There’s more than just nicotine to be worried about, as well. In 2018, the National Academies of Science, Engineering and Medicine released a consensus report pointing to the dangers of chemicals found in vaping liquids, “E-cigarettes produce a number of dangerous chemicals including acetaldehyde, acrolein, and formaldehyde. These aldehydes can cause lung disease, as well as cardiovascular (heart) disease.”
Doctors believe the chemicals in those pods caused Zohfeld’s lungs to inflame to the point where they could no longer exchange oxygen and carbon dioxide.

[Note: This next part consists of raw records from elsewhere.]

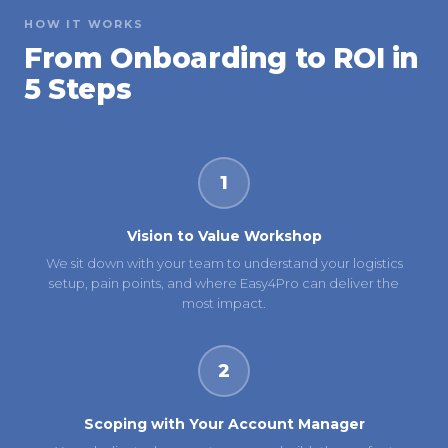
HOW IT WORKS
From Onboarding to ROI in
5 Steps
1
Vision to Value Workshop
We sit down with your team to understand your logistics
setup, pain points, and where Easy4Pro can deliver the
most impact.
2
Scoping with Your Account Manager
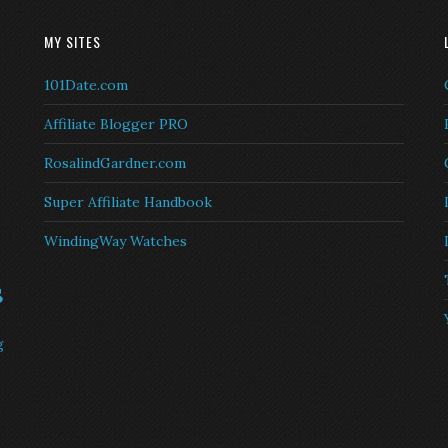
MY SITES
101Date.com
Affiliate Blogger PRO
RosalindGardner.com
Super Affiliate Handbook
WindingWay Watches
s
g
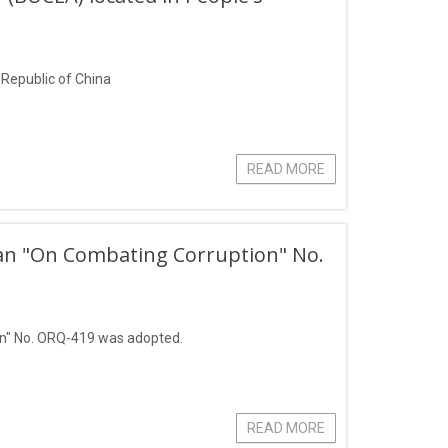
s Republic of China
READ MORE
stan "On Combating Corruption" No.
on" No. ORQ-419 was adopted.
READ MORE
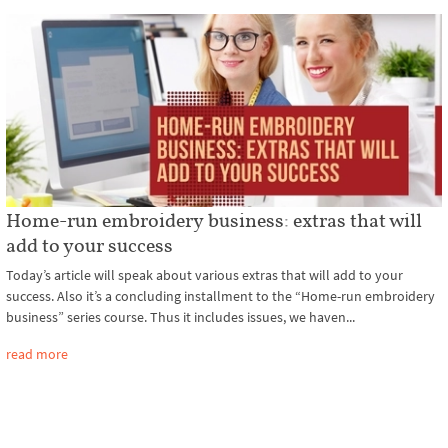
Home-run embroidery business: extras that will
add to your success
Today’s article will speak about various extras that will add to your
success. Also it’s a concluding installment to the “Home-run embroidery
business” series course. Thus it includes issues, we haven...
read more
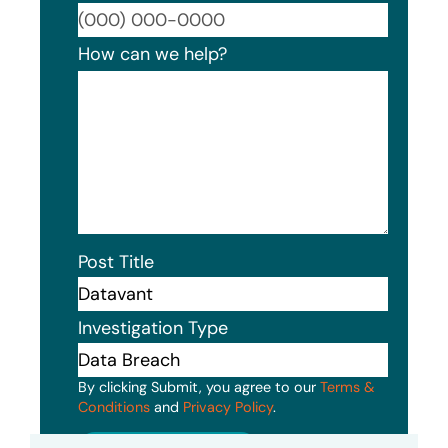
Format
How can we help?
Post Title
Investigation Type
By clicking Submit, you agree to our
Terms &
Conditions
and
Privacy Policy
.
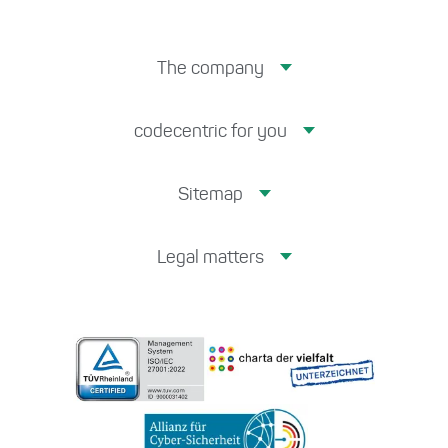
The company
codecentric for you
Sitemap
Legal matters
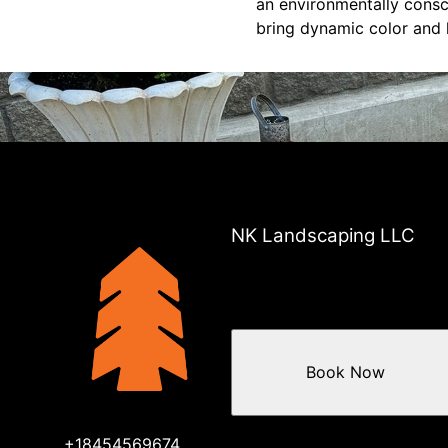
an environmentally consc
bring dynamic color and l
NK Landscaping LLC
Book Now
+18454569674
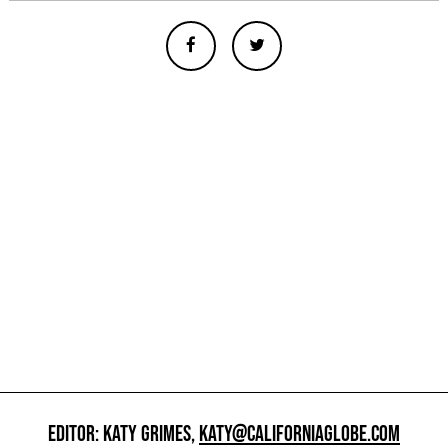
EDITOR: KATY GRIMES,
KATY@CALIFORNIAGLOBE.COM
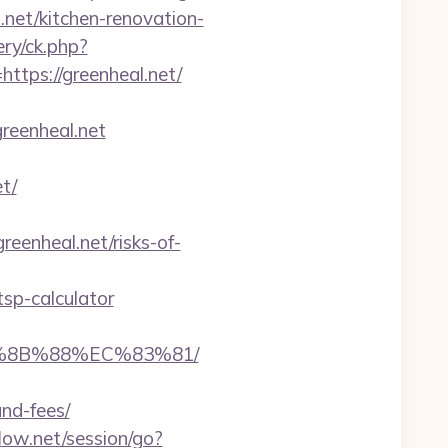
.net/kitchen-renovation-
ry/ck.php?
ps://greenheal.net/
reenheal.net
t/
reenheal.net/risks-of-
tsp-calculator
B%8B%88%EC%83%81/
and-fees/
flow.net/session/go?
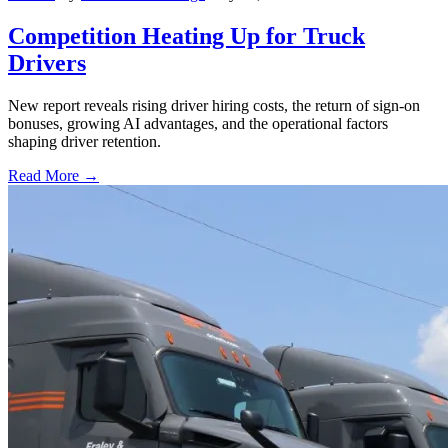
Competition Heating Up for Truck
Drivers
New report reveals rising driver hiring costs, the return of sign-on
bonuses, growing AI advantages, and the operational factors
shaping driver retention.
Read More →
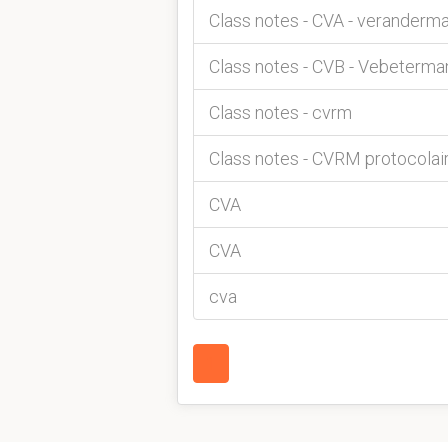
Class notes - CVA - verander
Class notes - CVB - Vebeterm
Class notes - cvrm
Class notes - CVRM protocolai
CVA
CVA
cva
1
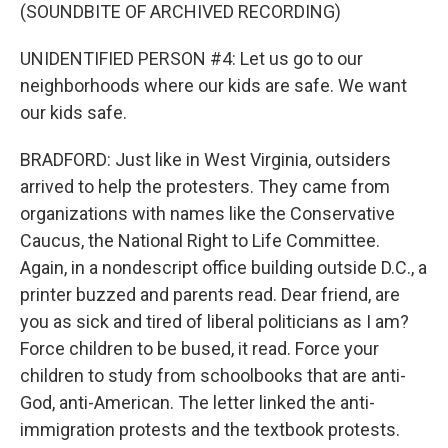
(SOUNDBITE OF ARCHIVED RECORDING)
UNIDENTIFIED PERSON #4: Let us go to our
neighborhoods where our kids are safe. We want
our kids safe.
BRADFORD: Just like in West Virginia, outsiders
arrived to help the protesters. They came from
organizations with names like the Conservative
Caucus, the National Right to Life Committee.
Again, in a nondescript office building outside D.C., a
printer buzzed and parents read. Dear friend, are
you as sick and tired of liberal politicians as I am?
Force children to be bused, it read. Force your
children to study from schoolbooks that are anti-
God, anti-American. The letter linked the anti-
immigration protests and the textbook protests.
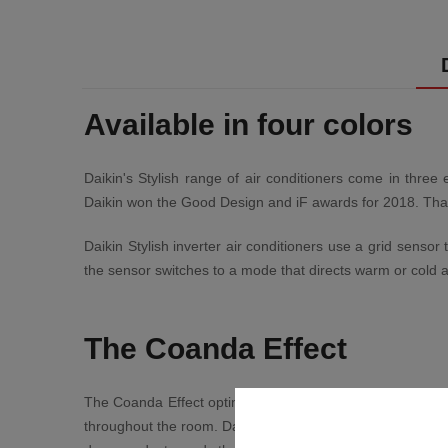
Available in four colors
Daikin's Stylish range of air conditioners come in three 
Daikin won the Good Design and iF awards for 2018. Thanks
Daikin Stylish inverter air conditioners use a grid senso
the sensor switches to a mode that directs warm or cold a
The Coanda Effect
The Coanda Effect optimizes airflow for even more tangibl
throughout the room. Daikin's Stylish range of air condit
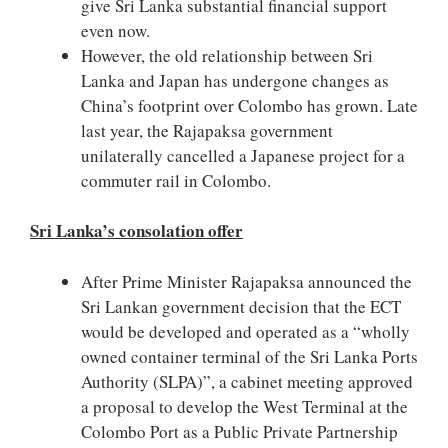
give Sri Lanka substantial financial support
even now.
However, the old relationship between Sri
Lanka and Japan has undergone changes as
China’s footprint over Colombo has grown. Late
last year, the Rajapaksa government
unilaterally cancelled a Japanese project for a
commuter rail in Colombo.
Sri Lanka’s consolation offer
After Prime Minister Rajapaksa announced the
Sri Lankan government decision that the ECT
would be developed and operated as a “wholly
owned container terminal of the Sri Lanka Ports
Authority (SLPA)”, a cabinet meeting approved
a proposal to develop the West Terminal at the
Colombo Port as a Public Private Partnership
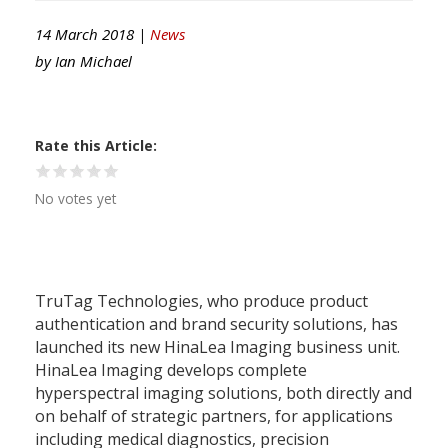
14 March 2018 |
News
by
Ian Michael
Rate this Article
No votes yet
TruTag Technologies, who produce product
authentication and brand security solutions, has
launched its new HinaLea Imaging business unit.
HinaLea Imaging develops complete
hyperspectral imaging solutions, both directly and
on behalf of strategic partners, for applications
including medical diagnostics, precision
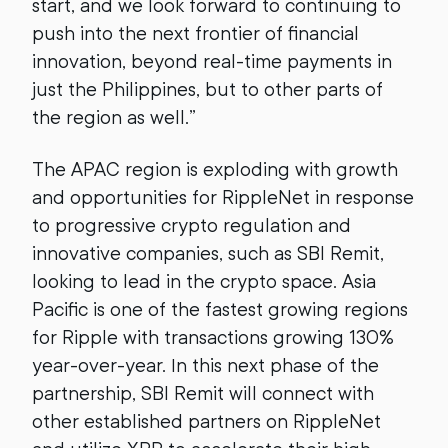
start, and we look forward to continuing to
push into the next frontier of financial
innovation, beyond real-time payments in
just the Philippines, but to other parts of
the region as well.”
The APAC region is exploding with growth
and opportunities for RippleNet in response
to progressive crypto regulation and
innovative companies, such as SBI Remit,
looking to lead in the crypto space. Asia
Pacific is one of the fastest growing regions
for Ripple with transactions growing 130%
year-over-year. In this next phase of the
partnership, SBI Remit will connect with
other established partners on RippleNet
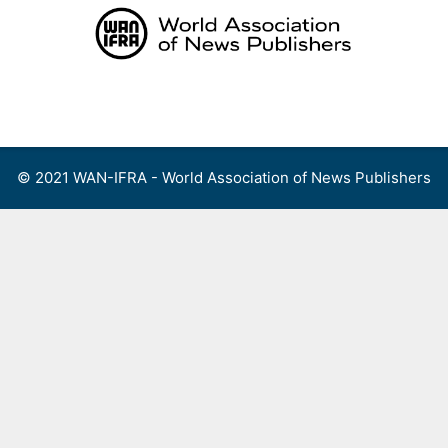
Skip
to
content
Menu
© 2021 WAN-IFRA - World Association of News Publishers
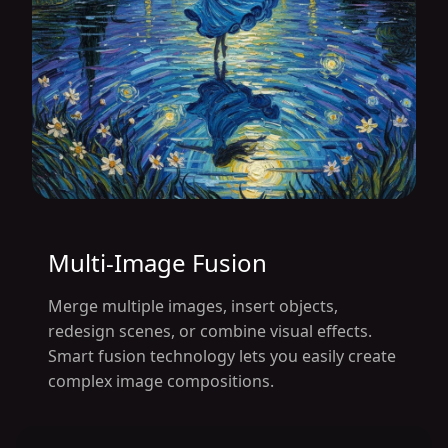
Multi-Image Fusion
Merge multiple images, insert objects,
redesign scenes, or combine visual effects.
Smart fusion technology lets you easily create
complex image compositions.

The Centers for Disease Control and Prevention (CDC) has identified 153 cases of severe lung illness associated with e-cigarette use across 16 states between June 28 and August 20 of this year alone.
The US Food and Drug Administration (USDA) reported earlier this month they’ve found 127 cases neurological issues, including seizures, due to e-cigarette usage.
On August 6, Parentology reported on 14 teens and young adults hospitalized in Wisconsin and Illinois due to vaping. A statement made to CNN by Thomas Haupt, a respiratory disease epidemiologist with Wisconsin’s Department of Health Services almost foreshadows what happened to Zohfeld. The teens, he said, were “otherwise normally healthy, and were coming in with severe respiratory illnesses, and in some cases, they actually had to go to the intensive care unit and were placed on ventilators.”
In speaking to Parentology, Dr. Laura Neustater, a Fort Lauderdale-based pediatrician, said it’s a misconception that vaping is healthier than cigarettes. “This praise, unfortunately, makes the use of JUULs seem safe; it’s not. The user is still exposed to nicotine, which can lead to dependence and long-term health consequences.”
Tryston Zohfeld is now okay, but he paid a price. The boy spent 18 days in the hospital. During that time, he reportedly lost over 25 pounds and so much leg muscle he required physical therapy to relearn to walk normally.
Since being released, Zohfeld is now on a mission to get others to stop vaping, telling WFAA, “I was definitely given a second chance, and as soon as I woke up from that coma I knew what I wanted to do. This is really what could happen and it’s not something to look over. They’re not as safe as you think.”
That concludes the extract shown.